Analysis: Oakland Educators Bridging Charter-Traditional School Divide to Work Toward Equity for All Students
We all know the story: In cities across the country, school districts and the charter sector treat each other warily at best, as enemies at worst. The two sides argue over their intentions, who serves a more challenging group of students, who deserves more funding but gets less, and so on. Such accusations reflect strongly held interests and convictions, not facts.
Yet in a small but growing number of cities, district and charter sector leaders are finding ways to lower their guard and work together on behalf of all students.
Oakland, California, is a striking example of such cross-sector collaboration. Along with a group of advocacy organizations and foundations, district and charter sector leaders there have partnered to investigate a set of crucial questions about educational equity: How different are the students they serve? How much money does each sector spend per pupil both in real dollars and after adjusting to reflect student need? How do the sectors spend money differently, especially in key areas like special education, teacher compensation, and central office services? And, ultimately, how can the two sectors partner to change how resources are allocated and increase opportunity for all students?

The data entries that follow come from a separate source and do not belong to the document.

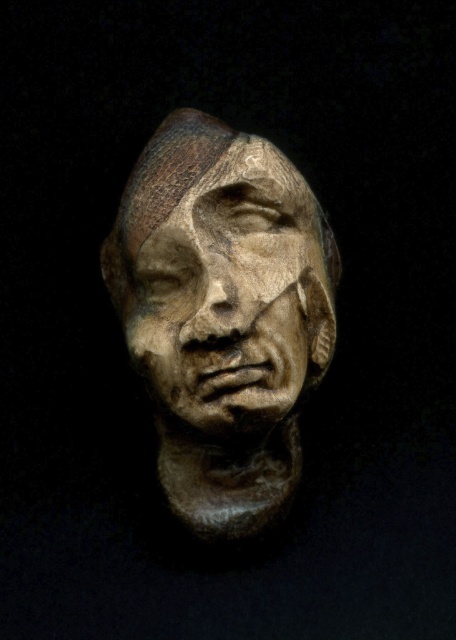 You are an art curator examining two sculptures displayed in a gallery. You notice the wooden sculpture at center and the matte bronze sculpture at center. Which sculpture would appear larger to a visitor standing directly in front of them?

The wooden sculpture at center appears larger because it is closer to the viewer than the matte bronze sculpture at center.

You are an art conservator working on a display case that requires two sculptures to be placed exactly 1 inch apart. You have the wooden sculpture at center and the matte bronze sculpture at center. Based on their current positions, will they fit the display case requirement?

The wooden sculpture at center is 0.62 inches from matte bronze sculpture at center, which is less than the required 1 inch. Therefore, they are too close and won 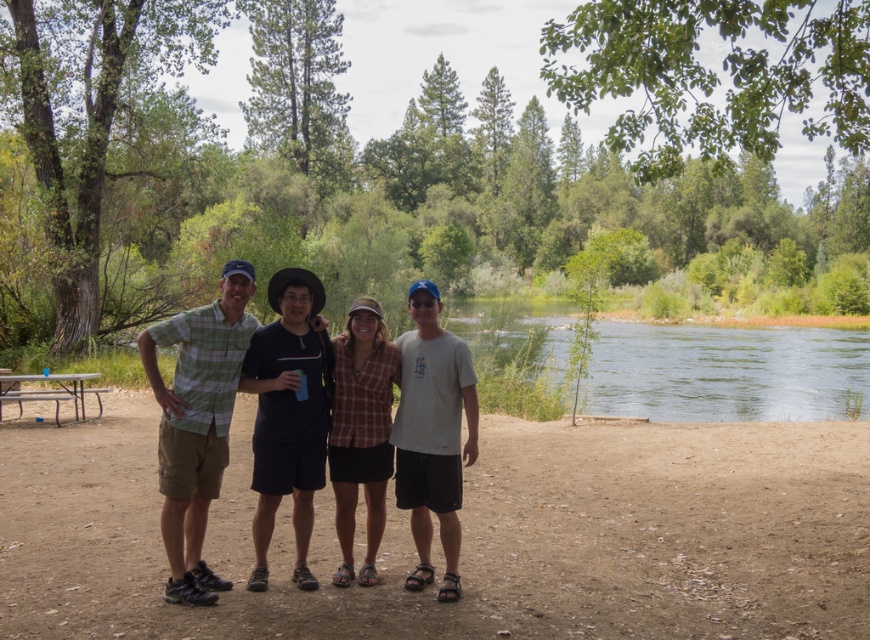 Question: Can you confirm if green plaid shirt at center is thinner than white cotton t-shirt at center?

Choices:
 (A) no
 (B) yes

Answer: (A)

Question: Which point appears farthest from the camera in this image?

Choices:
 (A) (211, 358)
 (B) (81, 408)
 (C) (413, 371)

Answer: (B)

Question: Which of the following is the farthest from the observer?

Choices:
 (A) (24, 400)
 (B) (248, 326)

Answer: (A)

Question: Does white cotton t-shirt at center appear under metallic silver picnic table at lower left?

Choices:
 (A) no
 (B) yes

Answer: (A)

Question: Where is green plaid shirt at center located in relation to metallic silver picnic table at lower left in the image?

Choices:
 (A) right
 (B) left

Answer: (A)

Question: Considering the real-world distances, which object is closest to the white cotton t-shirt at center?

Choices:
 (A) metallic silver picnic table at lower left
 (B) green plaid shirt at center

Answer: (B) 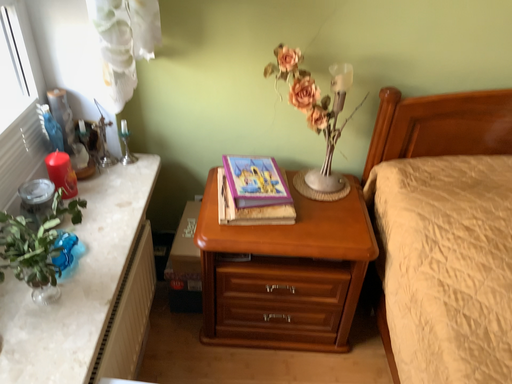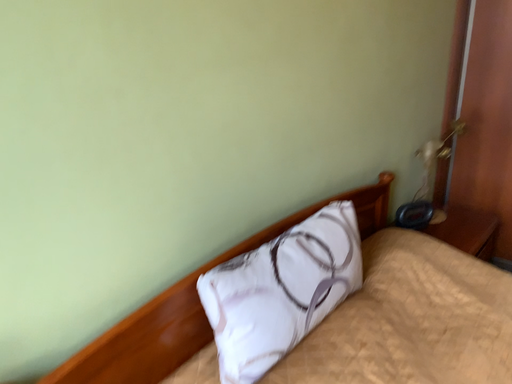 Question: How did the camera likely rotate when shooting the video?

Choices:
 (A) rotated downward
 (B) rotated upward

Answer: (B) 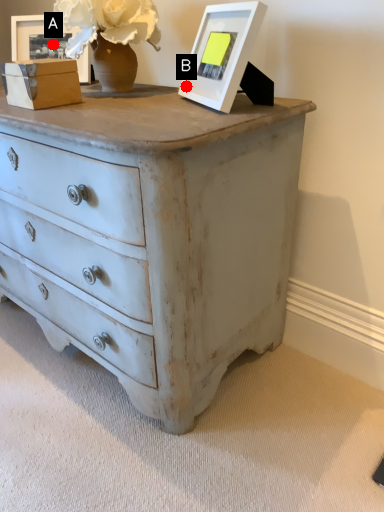 Question: Two points are circled on the image, labeled by A and B beside each circle. Among these points, which one is nearest to the camera?

Choices:
 (A) A is closer
 (B) B is closer

Answer: (B) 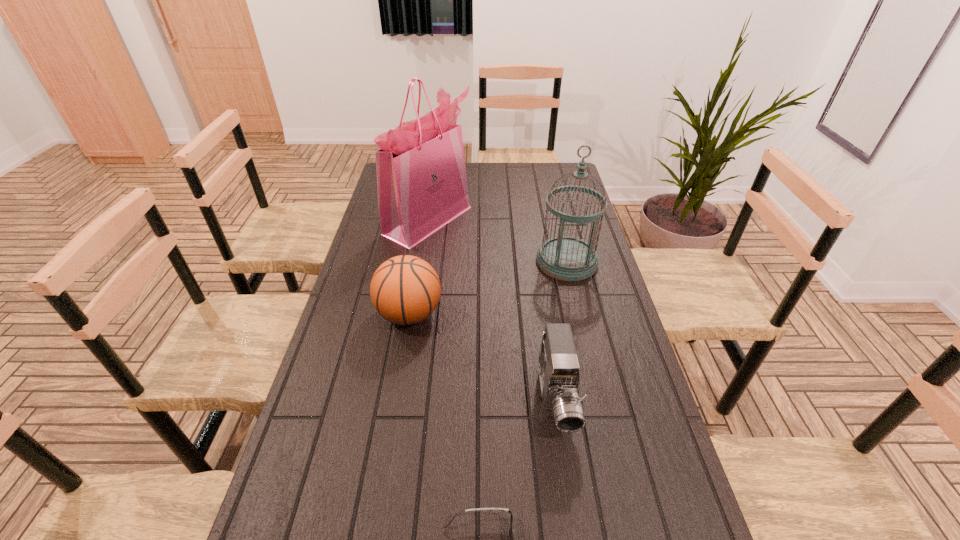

Ash Solar is the executive director of Great Oakland Public Schools, a key member of the Oakland Achieves coalition of advocacy groups and foundations that facilitated and supported this work. He says, “Oakland Achieves reported on cradle-to-career metrics before, looking at outcomes like academic proficiency and graduation rates citywide. But as a community, we realized we also needed common data on spending and student need. That way, if someone stands up in a board meeting and says, for example, that charters serve no special-needs students, we can all refer to the same number. This analysis is not the end of the process — it’s the beginning.”
Oakland Achieves partnered with Education Resource Strategies (ERS), a nonprofit that works with leading-edge schools and systems to analyze and transform resource use. ERS had previously helped Oakland Unified School District assess its spending patterns and identify opportunities to allocate resources more strategically. Oakland Unified was game to expand on that analysis with a citywide lens, and motivated by a shared moral imperative, the vast majority of Oakland’s charter operators — 32 of 37 charters, serving 88% of Oakland charter school students — agreed to participate as well.
Over the months of the project, a steering committee of district leaders, charter leaders, and education advocates poured over data, asking insightful questions and serving as true thought partners in ERS’ work. This kind of collaboration was possible in part because of all parties’ commitment to full confidentiality prior to publication of the final report. This created a culture of trust that allowed participants to have open, frank dialogue about potentially contentious issues.
The report, Informing Equity: Student need, spending, and resource use in Oakland Public Schools, highlights several differences between the sectors. Though both served a similar share of students who are low-income or English learners, Oakland Unified had a greater share of students receiving special education services, those who enter school later in the year, and those who enter middle and high school further behind academically. District-run schools also placed a greater share of special education students in more restrictive and costlier settings.
On paper, the district spent $2,800 more per pupil than the average charter school on operating expenses (those that directly support the ongoing operation of, and support to, schools). But when ERS adjusted that number to account for some differences in student need (e.g., low-income, English learner, and special education status), the per-pupil spending gap fell to $1,400. Furthermore, Oakland charter schools had 14% more contractually required teacher time per day, on average, than did district-run schools. And, the two sectors spent differently in areas like special education, teacher compensation, and central office positions, including leadership and business services.
The report makes no claim as to whether these differences are equitable; that is the conversation now to come.
Education leaders across Oakland are already identifying opportunities to make equity-focused changes that will improve access to excellent schools for all Oakland students. Some charters have committed to reserving more seats for high-needs applicants and latecomers; others are working with Oakland Unified on special education placement and service improvements; there are discussions about advocating before the state for a more effective special education funding model. Oakland Unified’s new superintendent, Kyla Johnson-Trammel, says, “The report confirms that we have to do more to provide equitable opportunities in our schools, and it provides a foundation for educators across Oakland to work together to better serve students.”
Oakland Unified is moving forward on planning to create a more effective and efficient school portfolio. The city’s cross-sector Equity Pledge Group is also committed to using this report to accelerate its efforts.
Although the collaboration’s final impact remains to be seen, Solar says that coming together to look unflinchingly at key data — moving from assumption to facts — is a crucial step in creating momentum for change. “Before,” he says, “if there was inequity of resources, we could say, ‘Well, we didn’t know.’ Now, we all know, and we have the basis on which to work together to change it.”